Page-level text extractions:
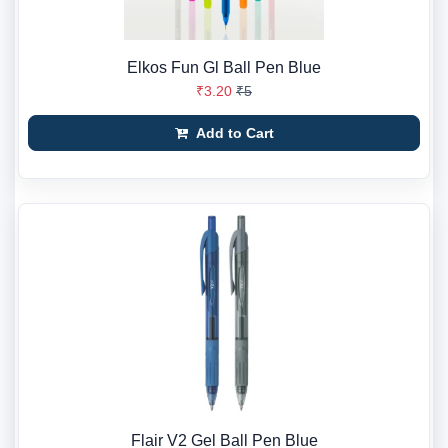
Elkos Fun Gl Ball Pen Blue
₹3.20
₹5
Add to Cart
Flair V2 Gel Ball Pen Blue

Task prompt: Go through the entries above and output them exactly, without pictures.

Result for this task:
Elkos Fun Gl Ball Pen Blue
₹3.20
₹5
Add to Cart
Flair V2 Gel Ball Pen Blue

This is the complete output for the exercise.